Requirements for a Successful Specific Performance Action
If you are a buyer reading this article and you are seeking specific performance from your seller, then you need to know that the courts in Washington require a higher level of proof in order for the case to be successful. It is called “clear, cogent and convincing evidence”. Our attorneys are well-versed on this important criterion and will initially evaluate your case to make sure you have the legal ammunition necessary to be successful in court. That’s the first test.
If you are the buyers seeking specific performance, another key factor contributing to whether the court will grant you an award of specific performance is whether you have performed all of your obligations under the contract and remain “ready, willing and able” to purchase the property at all times. You do not have to always necessarily perform all provisions of the contract especially if the seller precluded performance in some fashion.
Our attorneys can determine and advise you on exactly what actions you should take or not take to strengthen your case. We take these matters very seriously and want to make sure that all our ducks are in a row even before we file our case with the court.
Our secret weapon is called a “Lis Pendens”. In cases where we represent the buyer we always record a Lis Pendens to give public notice to the whole world that an action is pending that literally precludes the seller from selling to anyone else until our action is resolved. It is a powerful-legal tool we always use.

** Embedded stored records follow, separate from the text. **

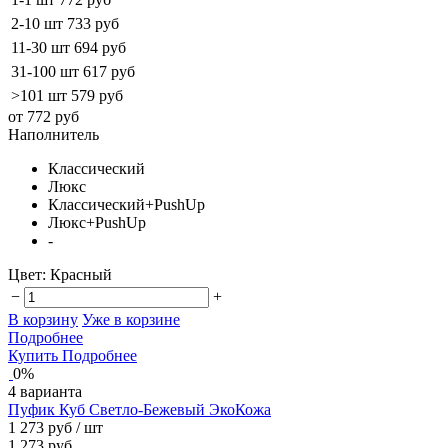
2-10 шт
733 руб
11-30 шт
694 руб
31-100 шт
617 руб
>101 шт
579 руб
от 772 руб
Наполнитель
Классический
Люкс
Классический+PushUp
Люкс+PushUp
-
Цвет:
Красный
−
+
В корзину
Уже в корзине
Подробнее
Купить
Подробнее
0%
4 варианта
Пуфик Куб Светло-Бежевый ЭкоКожа
1 273 руб
/ шт
1 273 руб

Can You Get Money Damages as Well?
In any action our attorneys commence, we always ask the court for, not only specific performance, but also money damages as well. In many cases, we also asked the court to pay our attorney fees and costs. The damages are generally incidental to the decree of specific performance. The court is not limited to just specific performance. For example, the court could award a buyer reimbursement for a loan rate lock extension that the buyer pays that fee to keep their purchase money loan at the same rate while they pursue specific performance.

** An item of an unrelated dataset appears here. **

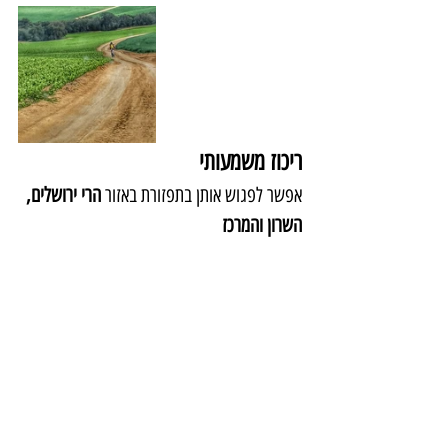
ריכוז משמעותי
אפשר לפגוש אותן בתפזורת באזור 
הרי ירושלים, 
השרון והמרכז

Examples of Specific Performance Matters
- Pursuing specific performance in a sale of a new residence by a contractor who attempted to change the plans to lower his costs.
- Successful action for specific performance of a purchase of a business opportunity and real estate from seller that would not show up for closing.
- Successful action for specific performance where seller claims various reasons to canceled the transactions none of which were uploaded by the court.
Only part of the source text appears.